Although Cézanne (1839-1906) is usually associated with Provence, he cannot be confined to the south of France. He spent more than half of his time as a painter in Paris and its environs. He travelled between Aix en Provence and Paris over twenty times.
When he was already an elderly man and still racked with doubts he painted in secluded spots on the banks of the Marne or near Fontainebleau, or made portraits of an art dealer or a critic and often his wife. He was no longer the young man eager to "conquer" Paris, wanting to be admitted to the fine art school and show his works in the Salon. In Paris, he came up against both tradition and modernity. He worked out "formulas" that he later used in Provence. After 1890, critics, art dealers, and collectors started to take an interest in his work.
Cézanne longed for recognition which could only come from Paris. More than any other artist, he left his stamp on modern art: avant-garde artists from the postimpressionists to Kandinsky looked on him as a forerunner, "the father of us all" as Picasso said.

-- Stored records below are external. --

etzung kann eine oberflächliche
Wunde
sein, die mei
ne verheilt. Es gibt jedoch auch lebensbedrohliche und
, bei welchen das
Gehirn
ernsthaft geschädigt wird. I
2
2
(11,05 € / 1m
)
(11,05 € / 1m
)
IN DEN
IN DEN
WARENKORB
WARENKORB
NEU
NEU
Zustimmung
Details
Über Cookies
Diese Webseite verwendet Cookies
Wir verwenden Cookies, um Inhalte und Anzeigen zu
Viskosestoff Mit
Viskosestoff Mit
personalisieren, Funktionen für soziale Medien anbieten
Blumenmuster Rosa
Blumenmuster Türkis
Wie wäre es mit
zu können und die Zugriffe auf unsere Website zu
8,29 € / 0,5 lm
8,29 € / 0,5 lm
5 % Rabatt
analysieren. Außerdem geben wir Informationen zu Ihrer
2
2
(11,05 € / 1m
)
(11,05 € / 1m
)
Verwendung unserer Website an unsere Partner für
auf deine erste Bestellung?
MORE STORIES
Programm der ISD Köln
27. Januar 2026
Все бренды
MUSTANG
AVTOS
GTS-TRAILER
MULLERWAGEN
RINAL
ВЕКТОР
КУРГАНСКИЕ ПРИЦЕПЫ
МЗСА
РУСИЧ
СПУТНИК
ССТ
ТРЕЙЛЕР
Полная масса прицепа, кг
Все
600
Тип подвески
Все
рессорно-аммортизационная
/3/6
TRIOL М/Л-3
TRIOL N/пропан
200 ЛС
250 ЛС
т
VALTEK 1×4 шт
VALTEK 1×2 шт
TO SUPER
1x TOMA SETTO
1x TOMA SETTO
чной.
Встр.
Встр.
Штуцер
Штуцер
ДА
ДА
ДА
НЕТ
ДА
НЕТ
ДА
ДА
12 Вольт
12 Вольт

The exhibition of about 80 works is divided into five sections:
1. Following Zola to Paris.
2. Paris, the City beyond the Walls, near Auvers.
3. The Temptation of Paris.
4. Pose like an Apple. Still Lifes and Portraits
5. The Paths of Silence
Date: until February 26.
Location: Musée du Luxembourg. 19 rue de Vaugirard, 75006 Paris. France.
Opening hours: from Fridays to Monday from 9am to 10pm. From Tuesday to Thursday from 10am to 8pm.